We should be protecting these peri-urban areas, and allowing housing and agriculture to develop there – together. We can’t talk about affordable housing without talking about affordable food. We should educate cities to plan for agriculture and create spaces that get people closer to the production of the food that they eat. Or, as Art Markman put it:

“This creates an appreciation not just for the food itself, but also for the resources used to produce that food and the degree to which the economy needs to be circular in order to continue the production of healthy food.”


Takeaway 3: The future of eating needs to be equitable

As we think about the roles that technology can play in the future of eating, we need to encourage the role it can play in the sustainability of food and the supply chain. To support that, we can start by seeking areas where we can contribute and give those areas the support that they need from technology. We need a value-based approach not only to food but of society. “Food systems and economic/political/environmental systems are not distinct,” Max concluded. “How we want these markets to operate – is what we should be thinking about.”

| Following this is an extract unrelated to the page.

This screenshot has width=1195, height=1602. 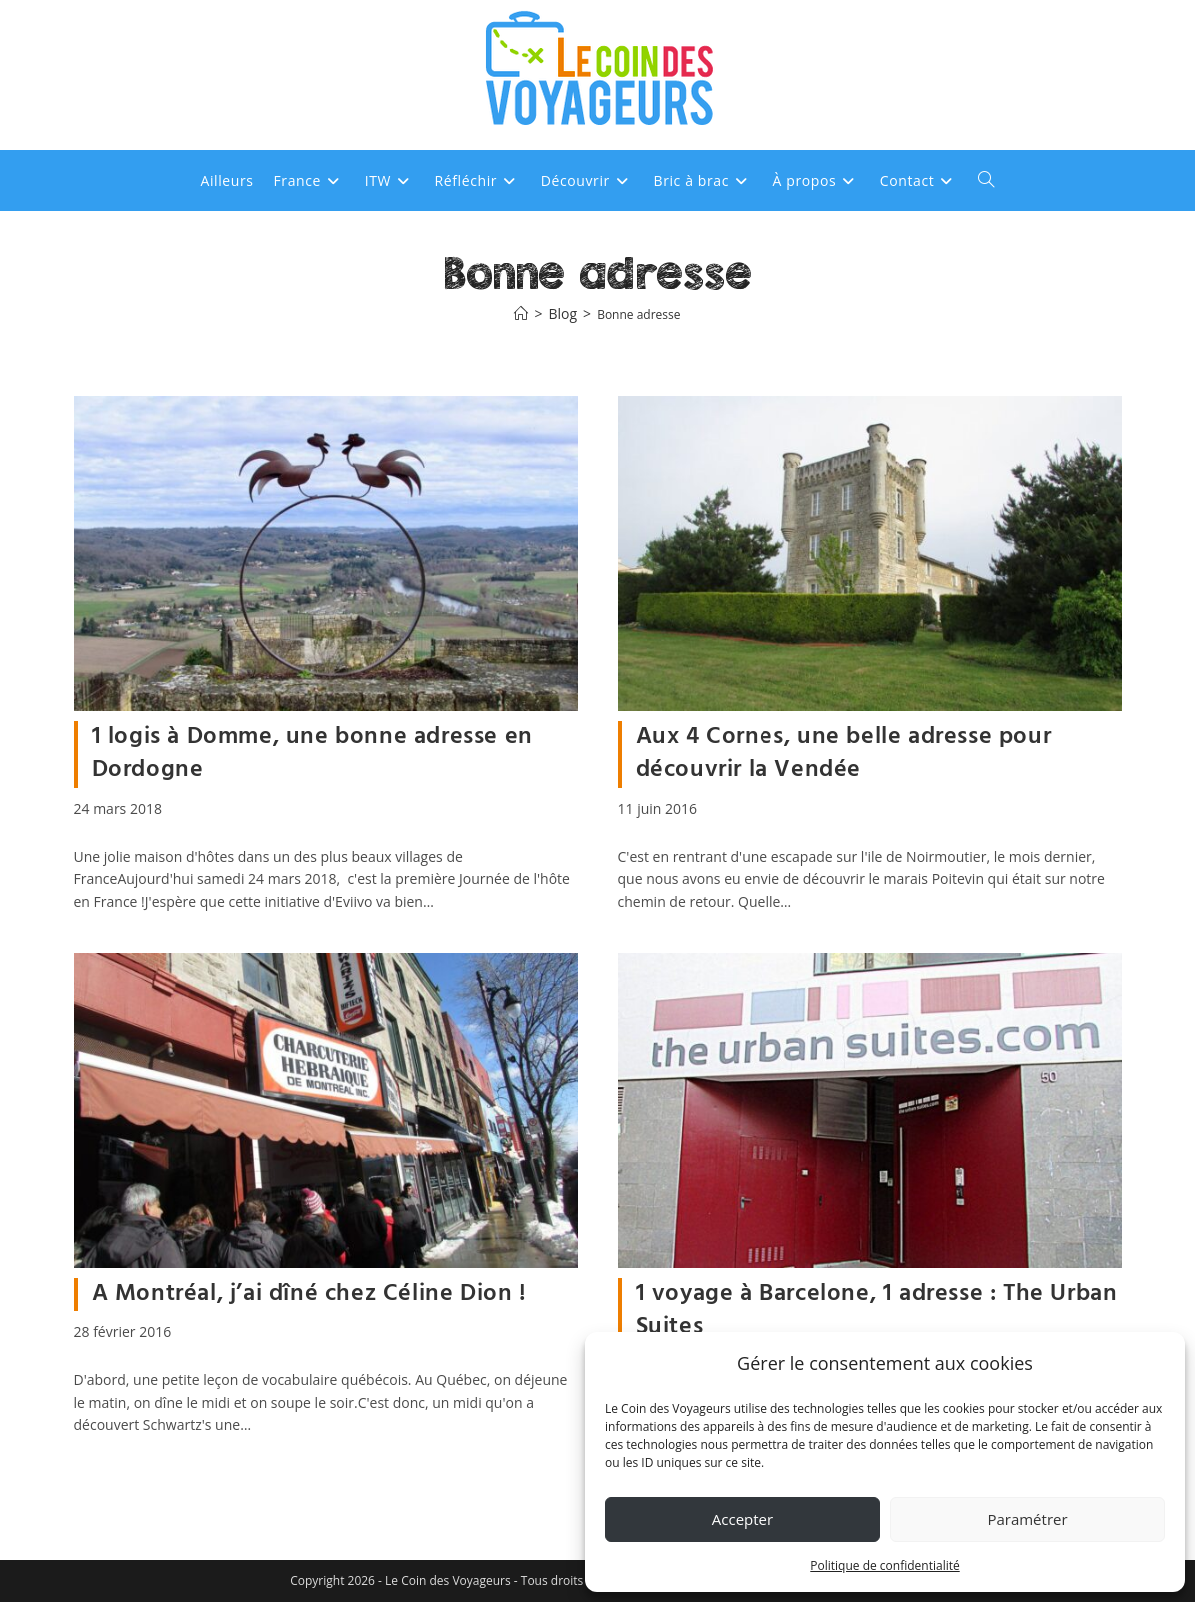 I want to click on 1 voyage à Barcelone, 1 adresse : The Urban Suites, so click(x=877, y=1311).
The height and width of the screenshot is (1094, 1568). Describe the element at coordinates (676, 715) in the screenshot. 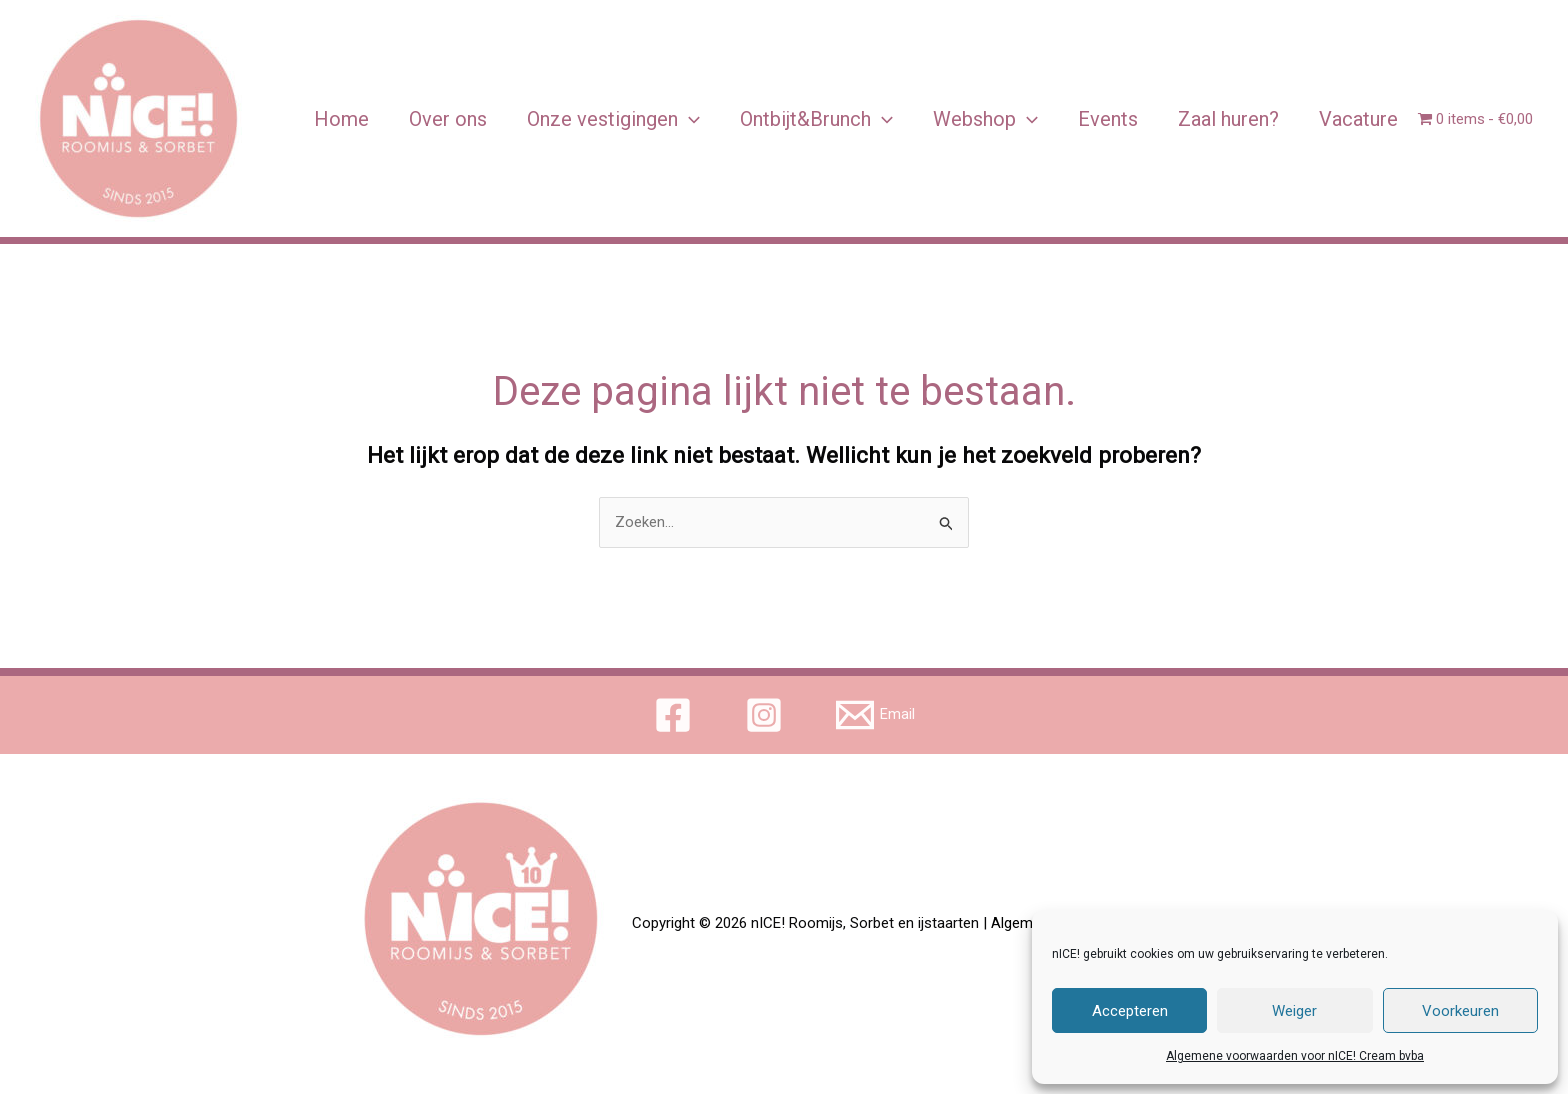 I see `[facebook]` at that location.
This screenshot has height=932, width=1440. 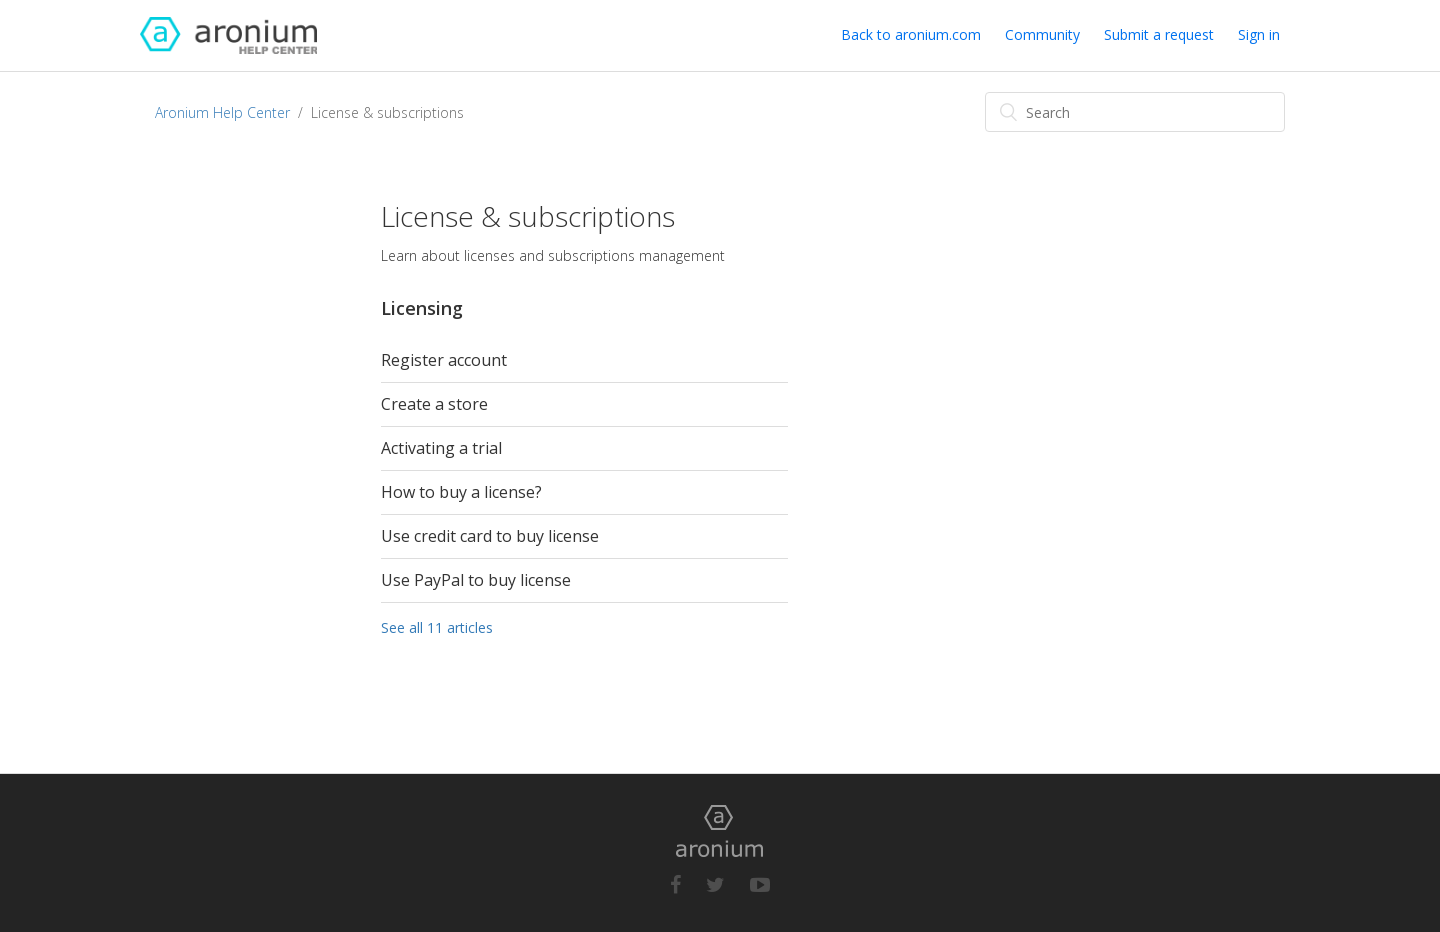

To strengthen the urban food system, we need to encourage diversity in a smart way. We should give additional support to smaller farms and marginalized communities by providing incentives to grow a product that compliments the food system in terms of crop types, nutrition, and affordability. In a capitalist world, it is very difficult to create innovation without any motive to be rewarded – even in the food space.

“To balance the approach, we need to figure out where we need innovations so that market forces will lead people to want to create innovations, and where the profit motive is not in a drive for people to do things that are not in the best interest of society and the planet,” said Art Markman.

In order to create a more equitable food system, we should first listen to the needs of those communities, and then ask ourselves: How does technology influence the way you interact with food?